The output order matches the big-endian limb order described in Section 5.3.

This is used when constructing CLAIM note storage (indices 544–548 for
`destination_address`, and indices 538–542 for `origin_token_address`).

### 5.5 Endianness Summary

The conversion involves two levels of byte ordering, which can be confusing. This
table clarifies:

| Level | Convention | Detail |
|-------|-----------|--------|
| **Limb order** | Big-endian | `address[0]` holds the most-significant 4 bytes of the 20-byte address |
| **Byte order within each limb** | Little-endian | The 4 bytes of a limb are packed as `b0 + b1×2^8 + b2×2^16 + b3×2^24` |
| **Felt packing (u64)** | Big-endian u32 pairs | `felt = hi_be × 2^32 + lo_be` where `hi_be` and `lo_be` are the byte-swapped limbs |
| **Prefix/suffix in [u8; 20]** | Big-endian u64 | `bytes[4..12]` is `prefix.to_be_bytes()`, `bytes[12..20]` is `suffix.to_be_bytes()` |

The byte swap (`swap_u32_bytes`) in the MASM `build_felt` procedure bridges between
the little-endian limb storage (as received from `to_elements`) and the big-endian
`u64` interpretation needed to reconstruct the original felt values.

### 5.6 Where Conversions Are Used

| Context | Direction | API |
|---------|-----------|-----|
| Constructing a CLAIM note (offchain) | `AccountId` → Ethereum address | `EthAddressFormat::from_account_id` (Rust) |
| Encoding destination address in CLAIM note storage | Ethereum address → 5 felts | `EthAddressFormat::to_elements` (Rust) |
| CLAIM note consumption (in-VM) | 5 felts → `AccountId` | `eth_address::to_account_id` (MASM) |
| Constructing a B2AGG note (offchain) | Destination address → 5 felts | `EthAddressFormat::to_elements` (Rust) |
| Bridge-out leaf construction (in-VM) | 5 felts written to leaf data | `bridge_out::write_address_to_memory` (MASM) |
| Calling AggLayer Bridge `bridgeAsset()` | `AccountId` → Ethereum address | `EthAddressFormat::from_account_id` (Rust) |

### 5.7 Roundtrip Guarantee

The encoding is a bijection over the set of valid `AccountId` values: for every valid
`AccountId`, `from_account_id` followed by `to_account_id` (or the MASM equivalent)
recovers the original.
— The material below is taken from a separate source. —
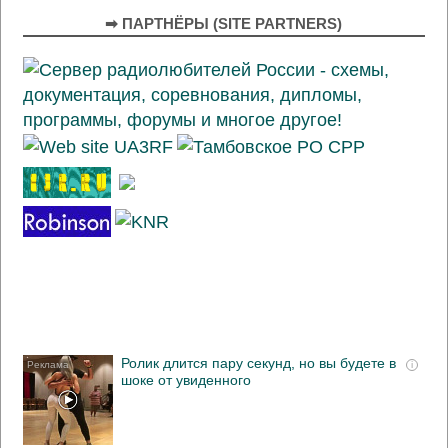
➡ ПАРТНЁРЫ (SITE PARTNERS)
Ролик длится пару секунд, но вы будете в
i
шоке от увиденного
This holds because:

1. Every valid felt value (< p) survives the big-endian `u64` ↔ `Felt` round-trip
without reduction.
2. The suffix's MSB is zero and lower 8 bits are zero, so the `u64` representation fits
comfortably within the field.
3. The prefix is always a valid felt by construction (hash output).

The test suite (`solidity_miden_address_conversion.rs`) validates this roundtrip for
known Bech32 addresses, standard account ID constants, and randomly generated accounts,
including end-to-end MASM execution of `eth_address::to_account_id`.

### 5.8 Limitations

- **Not all Ethereum addresses are valid Miden accounts.** The conversion from Ethereum
address to `AccountId` is partial — it fails if the leading 4 bytes are non-zero, if
the packed `u64` values exceed the field modulus, or if the resulting felts don't form
a valid `AccountId`. Arbitrary Ethereum addresses (e.g., from EOAs or contracts on L1)
cannot generally be decoded into `AccountId` values.
- **No EVM address derivation.** This encoding does not derive an Ethereum address from a
Miden account in any cryptographic sense (e.g., via a public key). It is purely a
format-level embedding for interoperability within the AggLayer bridge protocol.